(Page images and extracted text)
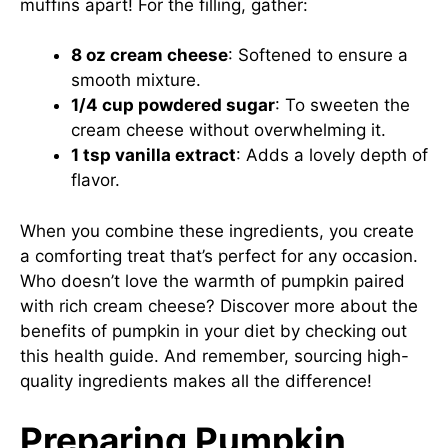
muffins apart! For the filling, gather:
8 oz cream cheese
: Softened to ensure a
smooth mixture.
1/4 cup powdered sugar
: To sweeten the
cream cheese without overwhelming it.
1 tsp vanilla extract
: Adds a lovely depth of
flavor.
When you combine these ingredients, you create
a comforting treat that’s perfect for any occasion.
Who doesn’t love the warmth of pumpkin paired
with rich cream cheese? Discover more about the
benefits of pumpkin in your diet by checking out
this health guide
. And remember, sourcing high-
quality ingredients makes all the difference!
Preparing Pumpkin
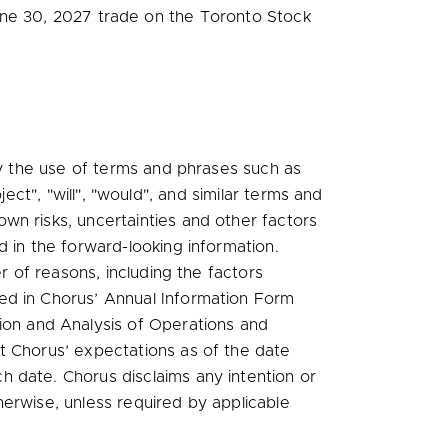
ne 30, 2027
trade on the Toronto Stock
.
by the use of terms and phrases such as
oject", "will", "would", and similar terms and
wn risks, uncertainties and other factors
 in the forward-looking information.
r of reasons, including the factors
fied in Chorus’ Annual Information Form
ion and Analysis of Operations and
t Chorus’ expectations as of the date
 date. Chorus disclaims any intention or
erwise, unless required by applicable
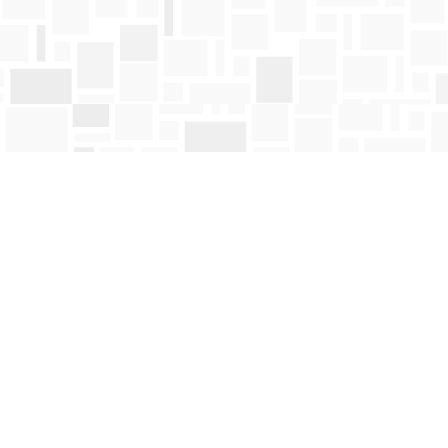
Find us at
Mosaic Books
411 Bernard Avenue
Kelowna
,
BC
Canada
V1Y 6N8
Map & Hours
Contact us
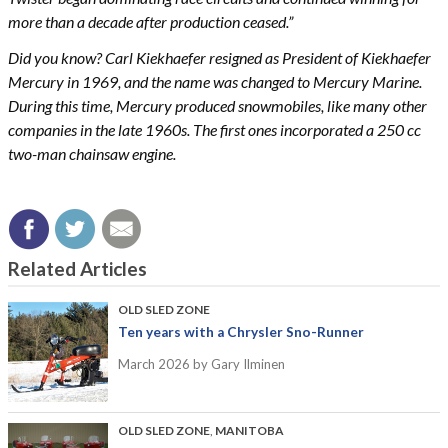
more than a decade after production ceased.”
Did you know? Carl Kiekhaefer resigned as President of Kiekhaefer
Mercury in 1969, and the name was changed to Mercury Marine.
During this time, Mercury produced snowmobiles, like many other
companies in the late 1960s. The first ones incorporated a 250 cc
two-man chainsaw engine.
Related Articles
OLD SLED ZONE
Ten years with a Chrysler Sno-Runner
March 2026
by Gary Ilminen
OLD SLED ZONE
,
MANITOBA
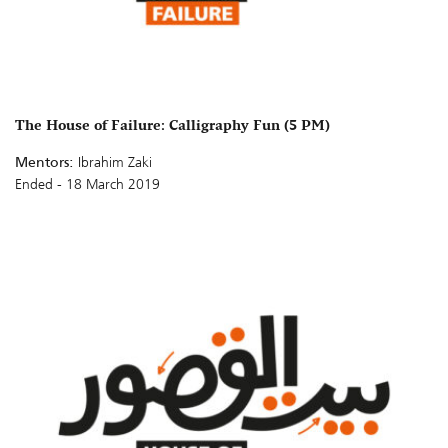
The House of Failure: Calligraphy Fun (5 PM)
Mentors:
Ibrahim Zaki
Ended - 18 March 2019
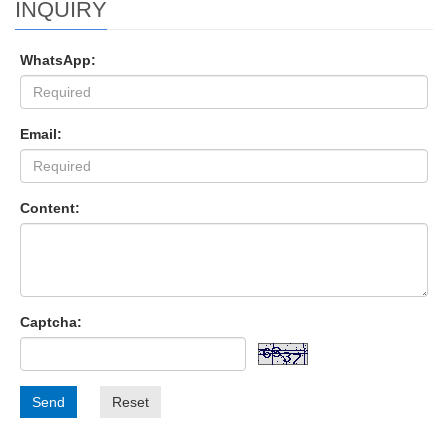
INQUIRY
WhatsApp:
Email:
Content:
Captcha:
Send
Reset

Task prompt:
Find and copy every line in the entries above where the string "terms" occurs.

Answer space:
by the use of terms and phrases such as
oject", "will", "would", and similar terms and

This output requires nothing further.